Oh, und wie Davy versuchte, eine wilde Schlange zu fangen, um sie als Haustier zu halten. Bitte erzählen Sie uns mehr davon.
Joy:
Ich bezweifle, dass ich jetzt noch damit aufhören könnte.
Später, als Renee und ich nach oben gingen und endlich allein waren, sagte ich zu ihr: „Wir teilen uns ein Zimmer. Wie in alten Zeiten.“
„Schläfst du denn nicht bei Bill?“ Sie stellte ihre große schwarze Handtasche auf der Kommode ab und sah mich mit großen Augen an. „Claude hätte mir niemals erlaubt, in einem anderen Zimmer zu schlafen, nicht einmal in den schlimmsten Zeiten zu Hause.“
„Nun, hier liegt der Unterschied“, sagte ich. „Bill hat mir nichts zu erlauben oder zu verbieten. Sein letztes Techtelmechtel mit einer anderen Frau hat mir fast den Rest gegeben.“ Ich machte eine weit ausholende Handbewegung. „Sieh dich an – du hast nicht nur Claudes Bett verlassen, du hast ihn gleich ganz verlassen!“ Ich zwinkerte ihr zu.

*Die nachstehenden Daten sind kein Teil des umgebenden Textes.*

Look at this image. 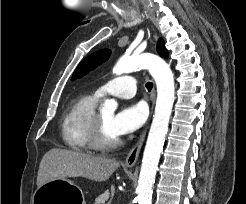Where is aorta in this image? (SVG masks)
<instances>
[{"label": "aorta", "mask_w": 246, "mask_h": 204, "mask_svg": "<svg viewBox=\"0 0 246 204\" xmlns=\"http://www.w3.org/2000/svg\"><path fill=\"white\" fill-rule=\"evenodd\" d=\"M137 68L148 69L157 86L155 114L148 134L137 187L138 204H151L153 185L163 149L168 124L174 103V78L169 65L159 56L145 53L122 56L113 68L121 75ZM117 102L106 99L99 110L103 116H113Z\"/></svg>", "instance_id": "obj_1"}]
</instances>
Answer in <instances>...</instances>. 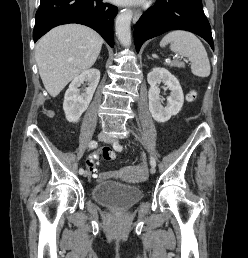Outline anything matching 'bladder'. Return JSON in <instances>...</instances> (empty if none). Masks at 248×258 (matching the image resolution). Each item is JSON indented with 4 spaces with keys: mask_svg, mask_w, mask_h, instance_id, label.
<instances>
[{
    "mask_svg": "<svg viewBox=\"0 0 248 258\" xmlns=\"http://www.w3.org/2000/svg\"><path fill=\"white\" fill-rule=\"evenodd\" d=\"M94 201L111 208L125 209L133 206L143 197L140 188L116 182H104L92 189Z\"/></svg>",
    "mask_w": 248,
    "mask_h": 258,
    "instance_id": "obj_1",
    "label": "bladder"
}]
</instances>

Renee seufzte, als hätte sie jahrelang den Atem angehalten, und setzte sich auf das Bett gegenüber. „Ich bin dir so dankbar, dass du uns hast herkommen lassen“, sagte sie. „Ich weiß wirklich nicht, was ich sonst gemacht hätte. Ich verspreche dir, dass ich dir nicht zur Last fallen werde. Ich helfe mit.“
„Hör schon auf, Süße. Wir sind doch eine Familie. Gemeinsam werden wir das schaffen. Und ehrlich gesagt, ich freue mich riesig über die Gesellschaft und darüber, eine Freundin hier zu haben, mit der ich reden kann. Ich war in letzter Zeit ziemlich … durcheinander. Es wird wunderbar sein, dich wieder in der Nähe zu haben.“ Ich wischte mir eine Strähne aus den Augen. „Auch wenn Mutter immer gesagt hat: ‚Warum nimmst du dir kein Beispiel an Renee?‘“
„Ach Joy, das hat sie doch nie so gemeint.“ Tränen drängten sich in ihre Augen wie der Schnee auf der Fensterbank. „Ich bin so froh, hier zu sein. Es war einfach schrecklich! Wir brauchen etwas Festes, worauf man sich verlassen kann. Jeder von uns.“
„Ich weiß.“ Ich lehnte mich zu ihr hinüber und ergriff ihre Hände. „Jetzt komm erst mal richtig an. Wir unterhalten uns später.“
Joy:
Müssen denn die schrecklichsten Erlebnisse der Kindheit sich immer in irgendwelche unbewussten Triebe verwandeln, die unser Leben für alle Zeit beeinflussen? Warum ist es so schwer, die Vergangenheit zu überwinden und eine größere Liebe zu finden, sodass unser wahres Selbst unser Leben leiten kann? Das sollte doch eigentlich das Einfachste auf der Welt sein. Aber, ach, wir kommen immer und immer wieder auf dieses Wort zurück – Hingabe.
Jack:
Und wie empfinden wir es, wenn wir entdecken, dass wir nicht unser eigener Herr sind? Gerade wenn wir glauben, wir wünschten, dass unser Leben uns ganz allein gehört, entdecken wir, dass wir unser Leben nur haben können, indem wir es dieser größeren Liebe hingeben, von der Sie sprechen.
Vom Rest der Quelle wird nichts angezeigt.